Later, in the 1920’s and 1930’s, a July day would have seen dozens of camps set up as families came to spend the summer feasting on trout planted in the river that ran in a classic serpentine through the middle of all this grass. It was only in 1958 that the new Tuolumne Meadows Campground was established at the edge of the forest, so the meadow could return to a more natural condition.
In the middle of the meadow I crossed the Tuolumne River and saw I wasn’t really so alone. Fishermen stood along the bank, one every 100 yards or so. I looked down into the river and saw half a dozen small trout. They were staying well away from the nearest fisherman.
I turned east at the unmarked junction with the Glen Aulin Trail. Just ahead was what used to be “downtown” Tuolumne Meadows, back when the Sierra Club used to have its summer gatherings here.
In 1900, Club Secretary Will Colby envisaged a mass outing for the Sierra Club, to introduce as many people as possible to the wonders of the mountains. The following summer, 1901, ninety-seven “Sierrans” including Muir and his two daughters assembled in The Valley and trekked to Soda Springs for a month of hiking, peak climbing, campfire entertainment and education. One woman wrote of the trip:
“Muir, the prince of mountainlovers, was guide and apostle, and his gentle, kindly face, genial blue eyes, and quaint, quiet observations on present and past Sierra conditions impressed us unforgettably with the ‘sermons in stone, books in the running brooks,’ he knows so well.”
These outings became an annual affair, and evolved into the Club’s current schedule of dozens of trips all over the world. Periodically, the Board of Directors reminds the membership that the outings were not the reason the Club was started. Will Colby himself wrote, in the January 1904 Bulletin, that membership was up to nearly 800, “mainly due to the annual Club Outing. … Our members should not, however, lose sight of the fact that this feature of the Club’s life is but a minor part … of the worthy objects for which the Club was incorporated … the preservation of the forests and the natural scenery of our mountains.”
What Colby didn’t realize was just how important these outings were to the 50% of the participants who were women. He thought of the trips primarily as recruiting drives for hard core activists, most of whom were men who, in their younger years, were active in the Club’s climbing activities. But the women participated fully in all but the very hardest pioneering climbs. They clearly got a sense of their relative athletic equality when they saw that they could walk as far and climb as high as their male companions. The point was made repeatedly, in the reports of the outings, published in the Sierra Club Bulletin, that these were not pale flowers, suitable only for the parlor.
1901 – “Nearly all the women in the party were Berkeley or Stanford girls, and their vigor and endurance were a revelation to all of us.”

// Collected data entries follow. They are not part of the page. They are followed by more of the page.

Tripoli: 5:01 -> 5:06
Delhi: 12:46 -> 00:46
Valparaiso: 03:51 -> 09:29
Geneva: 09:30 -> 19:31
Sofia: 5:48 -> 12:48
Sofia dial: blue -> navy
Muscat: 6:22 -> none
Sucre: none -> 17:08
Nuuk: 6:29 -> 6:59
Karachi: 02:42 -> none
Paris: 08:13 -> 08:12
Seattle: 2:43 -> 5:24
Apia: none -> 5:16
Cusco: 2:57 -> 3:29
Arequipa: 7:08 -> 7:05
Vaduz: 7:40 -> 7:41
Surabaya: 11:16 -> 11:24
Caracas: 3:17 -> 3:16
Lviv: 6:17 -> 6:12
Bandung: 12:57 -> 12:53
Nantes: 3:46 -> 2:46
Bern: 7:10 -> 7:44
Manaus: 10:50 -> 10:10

1901 – ” … twenty-seven miles of tramping in one day, which many ladies accomplished.”
1902 – Climb of Mt. Brewer; 49 climbers, inc. 17 ladies.
Perhaps even more important, women generally appreciated Muir on a different, more personal level than men, and he seems to have affected them more deeply. To men he could be a hearty companion or a wonderful raconteur. Women were more in tune with his emotionalism. Furthermore, those “girls” of Berkeley and Stanford became the mothers and grandmothers of the next two generations of intellectuals and lovers of wilderness. Galen Rowell’s mother went mountain climbing in the 20’s. How many more, now prominent in conservation or climbing, were inspired by grandma’s tales of campfires at Soda Springs, and the re-told stories and lessons of an old man with a gray beard and “genial blue eyes?” Marion Parsons, one of the few women leaders of the early Sierra Club, answered Colby in her own article in the 1904 Bulletin:
“The Sierra Club has great and noble purposes, for which we honor it, but besides these its name has come to mean an ideal for us. It means comradeship and chivalry, simplicity and joyousness, and the carefree life of the open.”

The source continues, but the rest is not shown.